Sinanpaşa ilçesi, Afyonkarahisar-Uşak-İzmir ve Afyonkarahisar-Antalya karayollarının kavşağında konumlanmış olup, il merkezine 33 km uzaklıkta yer almaktadır. 1953 yılında ilçe statüsü kazanmıştır.
Sinanpaşa: Tarih öncesi dönemler
Kendi adını taşıyan ovada, doğu-batı ve kuzey-güney uzantılı antik yolların izleri günümüze kadar varlığını sürdürmektedir. Sinanpaşa'nın tarih öncesi dönemlere uzanan köklü geçmişi, Cidyessuz (Küçükhüyük) adıyla kurulmuş bir yerleşim yerine dayanmaktadır. Bu antik yerleşim, Hitit dönemine kadar uzanan tarihî bir merkezdir.

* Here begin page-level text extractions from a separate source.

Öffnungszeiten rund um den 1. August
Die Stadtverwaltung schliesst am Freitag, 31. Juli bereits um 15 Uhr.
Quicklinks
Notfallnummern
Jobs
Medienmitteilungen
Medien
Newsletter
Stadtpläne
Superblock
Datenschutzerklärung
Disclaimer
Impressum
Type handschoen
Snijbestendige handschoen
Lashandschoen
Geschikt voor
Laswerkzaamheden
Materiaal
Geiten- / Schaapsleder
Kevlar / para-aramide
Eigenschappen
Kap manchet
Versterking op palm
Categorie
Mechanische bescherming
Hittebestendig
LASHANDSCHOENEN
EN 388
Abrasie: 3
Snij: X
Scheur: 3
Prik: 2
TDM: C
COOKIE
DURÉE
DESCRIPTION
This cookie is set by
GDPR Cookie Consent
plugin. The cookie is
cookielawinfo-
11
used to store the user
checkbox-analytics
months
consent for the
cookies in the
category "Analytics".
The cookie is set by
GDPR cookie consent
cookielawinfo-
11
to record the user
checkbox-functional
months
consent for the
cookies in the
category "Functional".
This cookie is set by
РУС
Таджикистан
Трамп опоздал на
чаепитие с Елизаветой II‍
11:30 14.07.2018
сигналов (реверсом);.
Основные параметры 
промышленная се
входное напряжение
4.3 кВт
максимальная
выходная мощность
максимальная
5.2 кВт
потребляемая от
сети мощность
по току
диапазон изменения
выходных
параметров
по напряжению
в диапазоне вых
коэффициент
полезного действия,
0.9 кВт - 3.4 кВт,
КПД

Sinanpaşa'nın zengin tarihî mirası arasında M.Ö. 4000'li yıllardan günümüze kadar çeşitli medeniyetlere ait izler bulunmaktadır. Tınaztepe'deki otuz iki in ve Taşoluk Beldesi'nde yer alan gerdeklik ve altı kapılı inler, Frig Kaya Yerleşimlerine ait önemli kalıntılardır. Ayrıca, Çobanözü ve Yörükmezarı Köyü'nde M.S. 6. yüzyılın birinci yarısında yasaklanan Hristiyanlığa ait kiliseler, çeşmeler ve Hristiyan mezarları da bölgede bulunmaktadır.
Sinanpaşa Ovası'nın ortasında konumlanan Küçükhüyük Kasabası'nda yapılan yüzey araştırmaları, M.Ö. 3000'li yıllarda insanların bölgeye yerleştiğini göstermektedir. Bu, ilçenin tarihî derinliğini ve önemini vurgulayan önemli bir arkeolojik bulgudur.

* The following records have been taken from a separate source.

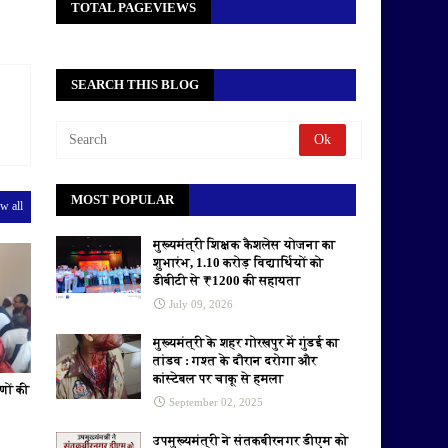
TOTAL PAGEVIEWS
SEARCH THIS BLOG
MOST POPULAR
w all
मुख्यमंत्री शिक्षक कैशलेस योजना का
शुभारंभ, 1.10 करोड़ विद्यार्थियों को
डीबीटी से ₹1200 की सहायता
July 09, 2026
मुख्यमंत्री के शहर गोरखपुर में गुंडई का
तांडव : गश्त के दौरान दरोगा और
कांस्टेबल पर चाकू से हमला
णों की
September 02, 2025
उपमुख्यमंत्री ने संतकबीरनगर डीएम को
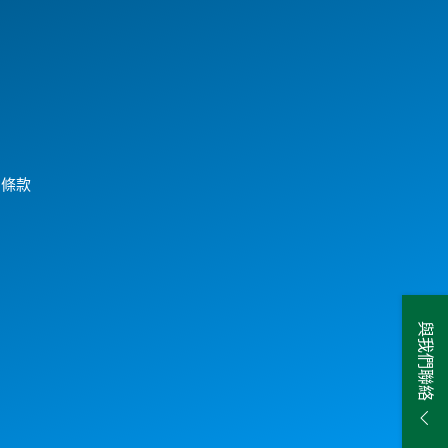
用條款
與我們聯絡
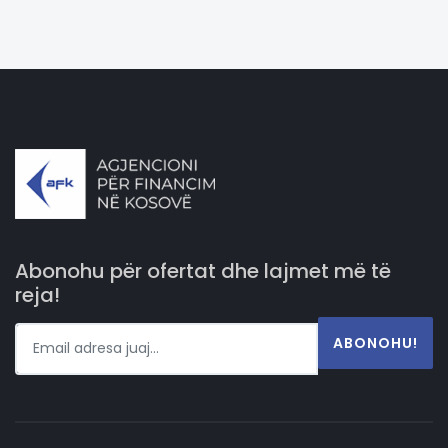
Abonohu për ofertat dhe lajmet më të
reja!
ABONOHU!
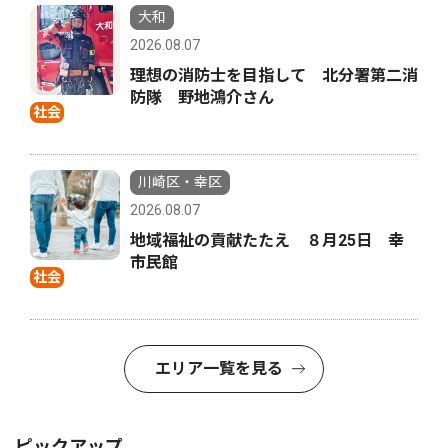
大和
2026.08.07
理想の消防士を目指して 北分署第二消
防隊 野地鴻介さん
社会
川崎区・幸区
2026.08.07
地域福祉の貢献たたえ ８月25日 幸
市民館
社会
エリア一覧を見る
ピックアップ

Sinanpaşa İlçesi, sadece tarihiyle değil, aynı zamanda doğal güzellikleri ve kültürel zenginlikleriyle de dikkat çekmektedir. Bu bölgenin zengin mirası, ziyaretçilere tarihî bir yolculuk imkanı sunmaktadır.
Tarihsel süreç içinde Hititlerin, Romalıların ve Bizanslıların egemenliği altında olan bölge, XII. yüzyılda Türklerin hakimiyetine girmiştir. Sinanpaşa ilçe merkezine adını veren Sinan Paşa, Akkoyunlu Devleti'nin önde gelen beylerinden Mehmet Bey'in küçük oğlu olarak 1473 yılında dünyaya gelmiştir. Babasıyla birlikte Fatih Sultan Mehmet ile Akkoyunlu hükümdarı Uzun Hasan arasındaki Otlukbeli Savaşı'ndan sonra saraya sığınan Sinan Paşa, burada eğitim almış ve pek çok sefere katılmıştır.

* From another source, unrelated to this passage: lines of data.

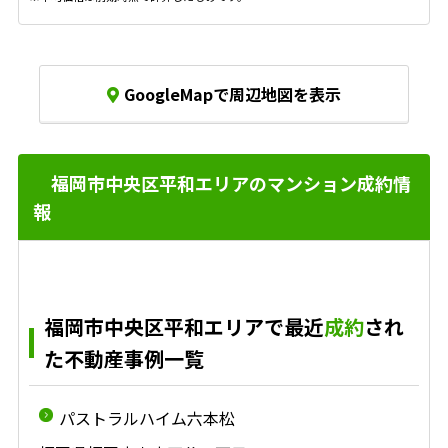
GoogleMapで周辺地図を表示
福岡市中央区平和エリアのマンション成約情
報
福岡市中央区平和エリアで最近
成約
され
た不動産事例一覧
パストラルハイム六本松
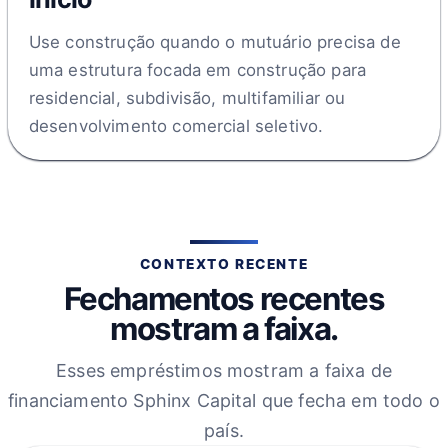
Use construção quando o mutuário precisa de
uma estrutura focada em construção para
residencial, subdivisão, multifamiliar ou
desenvolvimento comercial seletivo.
CONTEXTO RECENTE
Fechamentos recentes
mostram a faixa.
Esses empréstimos mostram a faixa de
financiamento Sphinx Capital que fecha em todo o
país.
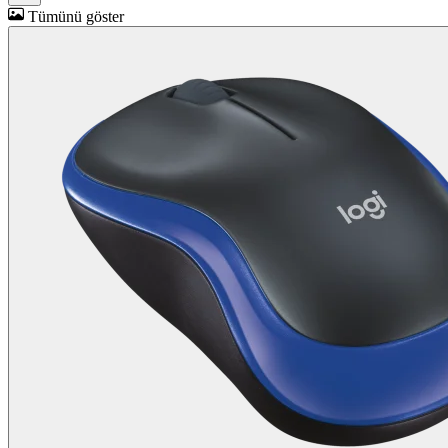
Tümünü göster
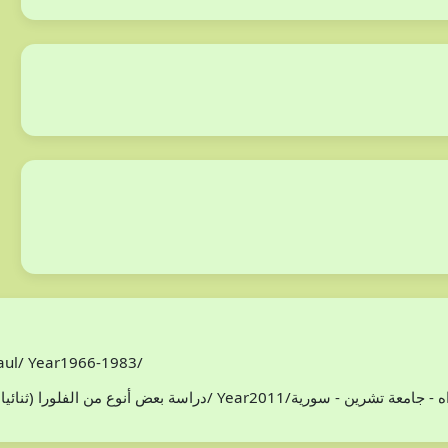
Paul/ Year1966-1983/
افظة اللاذقية/ سوريا/محمد هادي مخلوف/ Year2011/اطروحة دكتوراه - جامعة تشرين - سورية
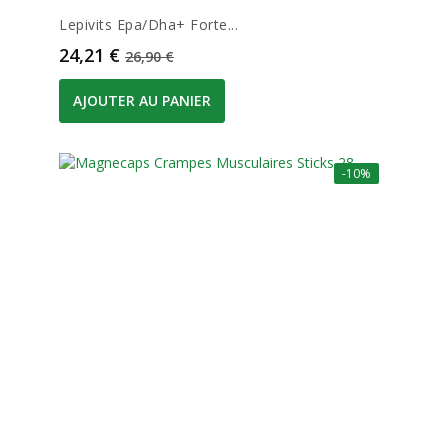
Lepivits Epa/dha+ Forte...
Prix
Prix de base
24,21 €
26,90 €
AJOUTER AU PANIER
-10%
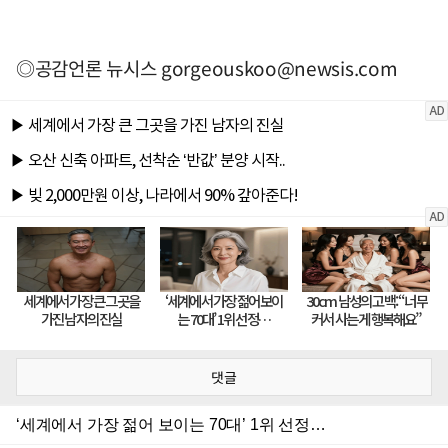
◎공감언론 뉴시스
gorgeouskoo@newsis.com
댓글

Sancaklarda görev aldıktan sonra yaşlılık sebepleriyle emekli olan Sinan Paşa'ya, Rumeli'deki arpalık zeameti köylerinin karşılığında Sincanlı ovasında Çathöyük ve Küçükhüyük köyleri arpalık olarak verilmiştir. Çathöyük Köyü, yani günümüzdeki Sinanpaşa, Sinan Paşa tarafından cami, imaret, okul ve hamam gibi yapılarla donatılmıştır. Çiftliğine 10 hizmetkâr yerleştiren Sinan Paşa, halkın da cami etrafına yerleşmesiyle çiftlik, Sinanpaşa adını almış ve Sincanlı'nın kadılık merkezi olmuştur.
Sinanpaşa, 1894 yılında nahiye merkezi olarak belirlenmiş ve Yunan işgaline kadar bu statüsünü korumuştur. Ancak, 30 Ağustos Başkomutanlık Meydan Muharebesi'nin ardından Yunan işgalinden kurtulmuştur. Cumhuriyet döneminde 1934 yılına kadar köy statüsünde kalan Sinanpaşa, bu tarihten itibaren tekrar "Nahiye Merkezi" olmuştur. Belediye teşkilatının kurulduğu 01.01.1948 tarihinden itibaren 1953 yılında ise ilçe merkezi olarak ilan edilmiş ve Sincanlı ismini almıştır.
Bu tarihî zenginliklerle dolu bölge, sadece tarihiyle değil, aynı zamanda kültürel ve coğrafi özellikleriyle de dikkat çekmektedir. Sinanpaşa, geçmişten günümüze uzanan bu köklü geçmişiyle birlikte, Türkiye'nin tarihî ve kültürel mozaiğine önemli bir katkı sunmaktadır.